[Records from a data collection]
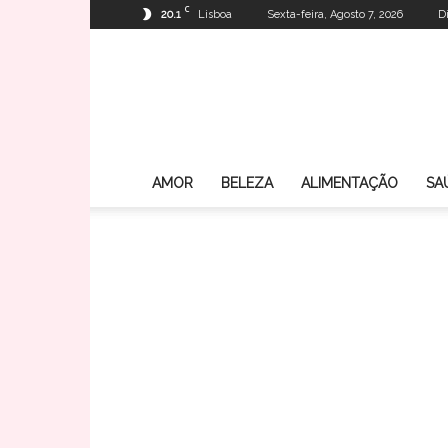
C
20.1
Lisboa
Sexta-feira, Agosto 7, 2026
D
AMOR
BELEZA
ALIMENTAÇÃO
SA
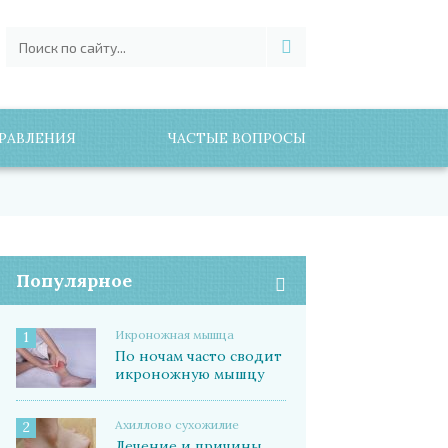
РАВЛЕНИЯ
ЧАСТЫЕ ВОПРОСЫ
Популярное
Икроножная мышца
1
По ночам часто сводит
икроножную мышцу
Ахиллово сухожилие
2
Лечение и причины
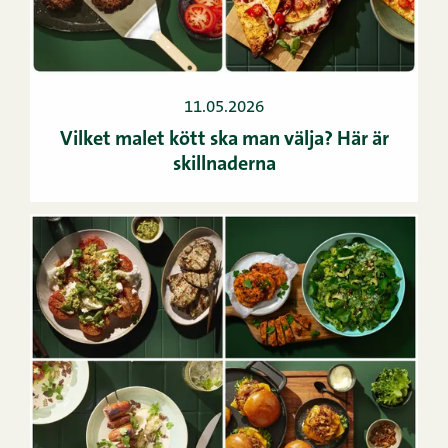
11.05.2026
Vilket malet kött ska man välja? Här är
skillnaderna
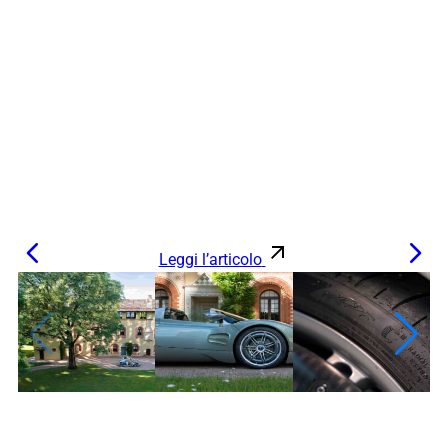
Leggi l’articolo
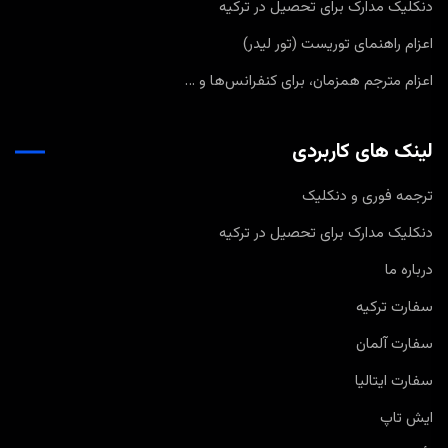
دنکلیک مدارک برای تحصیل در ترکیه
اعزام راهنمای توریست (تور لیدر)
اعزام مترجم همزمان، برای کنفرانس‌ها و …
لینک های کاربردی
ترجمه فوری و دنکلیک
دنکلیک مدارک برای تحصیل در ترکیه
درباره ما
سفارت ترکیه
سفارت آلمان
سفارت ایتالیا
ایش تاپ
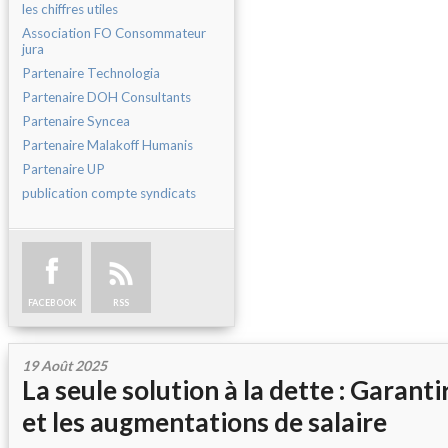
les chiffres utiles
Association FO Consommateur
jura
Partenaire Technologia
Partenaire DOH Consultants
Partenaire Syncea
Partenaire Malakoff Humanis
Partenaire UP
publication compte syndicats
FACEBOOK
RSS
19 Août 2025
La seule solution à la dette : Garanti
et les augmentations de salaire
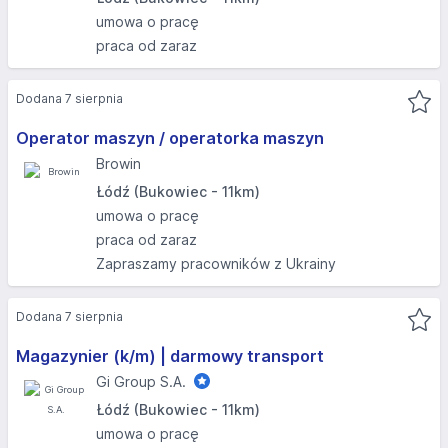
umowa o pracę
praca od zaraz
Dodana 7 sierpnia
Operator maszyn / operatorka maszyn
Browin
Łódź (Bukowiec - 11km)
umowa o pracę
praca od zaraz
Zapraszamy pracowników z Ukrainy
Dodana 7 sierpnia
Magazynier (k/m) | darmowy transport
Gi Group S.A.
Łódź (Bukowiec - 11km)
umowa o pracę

--

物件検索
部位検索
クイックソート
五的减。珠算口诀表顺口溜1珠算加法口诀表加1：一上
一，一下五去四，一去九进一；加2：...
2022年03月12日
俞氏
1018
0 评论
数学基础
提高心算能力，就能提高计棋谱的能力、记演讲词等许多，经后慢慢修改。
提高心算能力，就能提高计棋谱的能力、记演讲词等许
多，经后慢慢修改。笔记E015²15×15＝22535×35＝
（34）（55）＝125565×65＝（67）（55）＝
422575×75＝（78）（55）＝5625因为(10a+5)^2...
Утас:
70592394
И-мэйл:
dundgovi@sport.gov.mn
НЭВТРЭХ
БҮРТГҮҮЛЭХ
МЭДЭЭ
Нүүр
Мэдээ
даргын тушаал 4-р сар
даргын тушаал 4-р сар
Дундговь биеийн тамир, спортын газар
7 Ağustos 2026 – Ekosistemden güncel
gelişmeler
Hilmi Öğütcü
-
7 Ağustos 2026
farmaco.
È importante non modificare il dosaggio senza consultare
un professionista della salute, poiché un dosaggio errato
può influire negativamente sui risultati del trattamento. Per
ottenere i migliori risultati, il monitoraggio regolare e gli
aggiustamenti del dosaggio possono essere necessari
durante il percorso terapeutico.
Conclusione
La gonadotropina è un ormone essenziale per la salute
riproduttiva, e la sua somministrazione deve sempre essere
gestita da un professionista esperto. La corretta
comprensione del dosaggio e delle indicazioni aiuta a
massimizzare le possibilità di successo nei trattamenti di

* * *

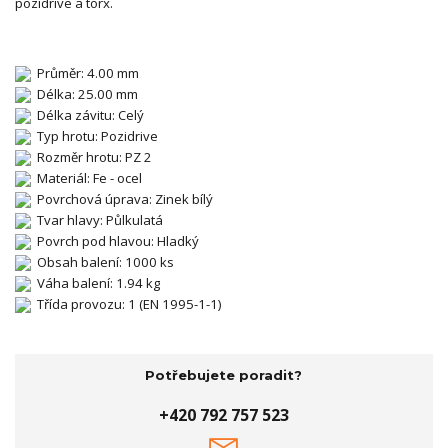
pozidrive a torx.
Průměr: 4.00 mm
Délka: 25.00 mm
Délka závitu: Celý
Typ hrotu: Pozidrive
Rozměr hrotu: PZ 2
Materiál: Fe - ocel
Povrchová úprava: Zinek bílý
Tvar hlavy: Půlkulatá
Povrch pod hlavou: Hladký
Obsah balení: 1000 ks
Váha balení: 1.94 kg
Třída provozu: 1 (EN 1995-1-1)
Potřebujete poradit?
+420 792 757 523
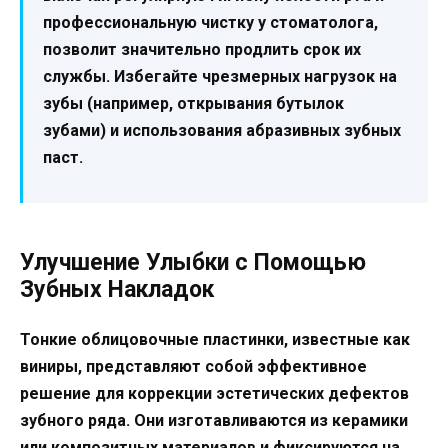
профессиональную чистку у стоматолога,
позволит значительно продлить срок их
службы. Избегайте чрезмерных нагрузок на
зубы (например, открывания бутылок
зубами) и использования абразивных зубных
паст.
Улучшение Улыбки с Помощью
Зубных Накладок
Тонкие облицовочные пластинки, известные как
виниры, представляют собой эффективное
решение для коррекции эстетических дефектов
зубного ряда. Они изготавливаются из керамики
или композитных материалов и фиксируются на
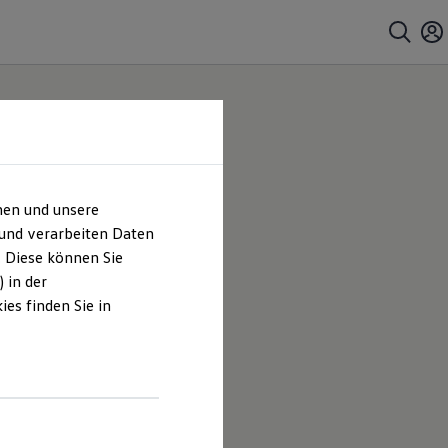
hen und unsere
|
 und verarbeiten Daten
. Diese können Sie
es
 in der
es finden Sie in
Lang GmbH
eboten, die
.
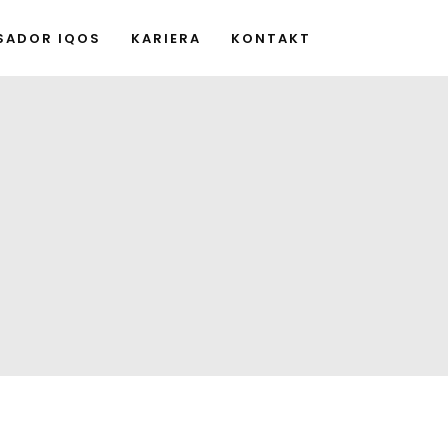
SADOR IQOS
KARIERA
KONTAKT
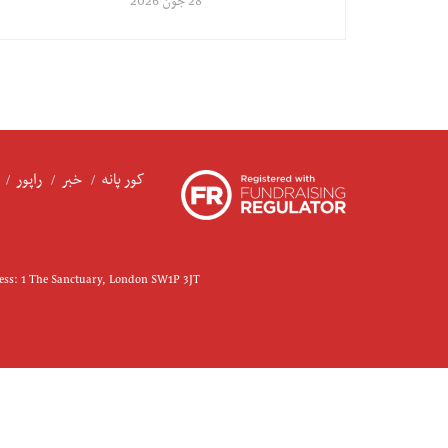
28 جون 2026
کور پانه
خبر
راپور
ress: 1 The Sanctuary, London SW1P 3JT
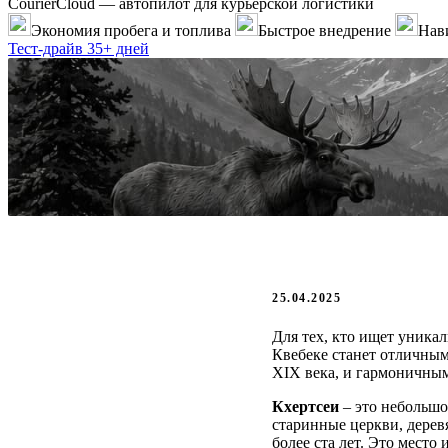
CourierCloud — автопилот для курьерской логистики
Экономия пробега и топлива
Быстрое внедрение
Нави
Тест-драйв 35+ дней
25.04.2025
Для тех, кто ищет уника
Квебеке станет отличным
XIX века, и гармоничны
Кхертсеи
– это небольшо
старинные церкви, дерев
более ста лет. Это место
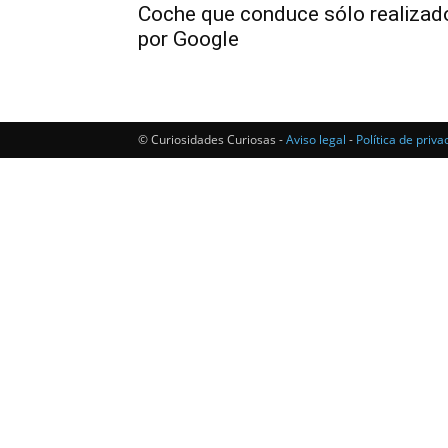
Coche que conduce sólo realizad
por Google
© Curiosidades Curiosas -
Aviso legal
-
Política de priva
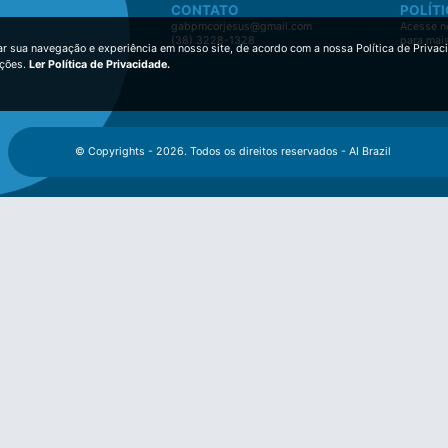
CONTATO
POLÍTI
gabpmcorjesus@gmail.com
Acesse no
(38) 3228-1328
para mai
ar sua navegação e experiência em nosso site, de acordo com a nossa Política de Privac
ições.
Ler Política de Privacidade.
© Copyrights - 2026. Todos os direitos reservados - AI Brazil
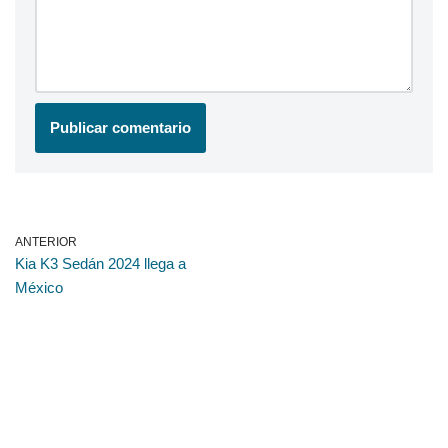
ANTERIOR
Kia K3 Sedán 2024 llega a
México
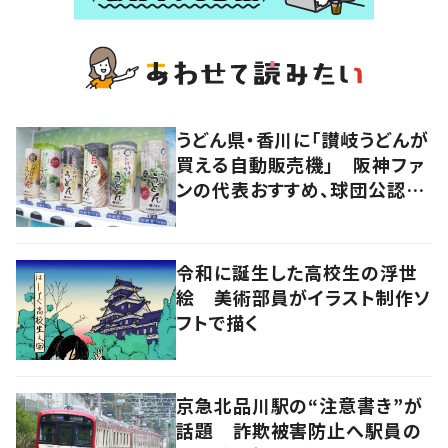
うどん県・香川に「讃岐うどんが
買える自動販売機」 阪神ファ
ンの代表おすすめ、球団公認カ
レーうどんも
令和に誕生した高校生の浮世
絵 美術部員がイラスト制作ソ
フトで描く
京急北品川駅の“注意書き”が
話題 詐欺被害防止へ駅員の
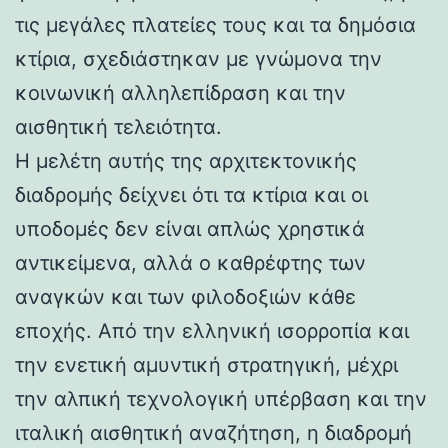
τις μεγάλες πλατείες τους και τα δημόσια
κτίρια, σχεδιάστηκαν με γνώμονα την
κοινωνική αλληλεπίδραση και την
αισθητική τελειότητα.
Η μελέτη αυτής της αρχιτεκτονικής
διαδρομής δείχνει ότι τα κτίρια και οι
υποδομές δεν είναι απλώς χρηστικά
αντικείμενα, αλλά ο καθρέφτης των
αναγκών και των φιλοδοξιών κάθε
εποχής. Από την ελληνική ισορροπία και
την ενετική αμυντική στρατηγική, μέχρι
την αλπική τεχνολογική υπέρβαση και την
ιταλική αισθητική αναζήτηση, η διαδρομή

- _PROBLEM REQUIREMENTS_: Would you copy out exactly the lines above that start at the one containing "Дундговь биеийн тамир, спортын газар" and end at the one containing "un professionista della", inclusive?

- _THE COMPLETED TASK_:
Дундговь биеийн тамир, спортын газар
7 Ağustos 2026 – Ekosistemden güncel
gelişmeler
Hilmi Öğütcü
-
7 Ağustos 2026
farmaco.
È importante non modificare il dosaggio senza consultare
un professionista della salute, poiché un dosaggio errato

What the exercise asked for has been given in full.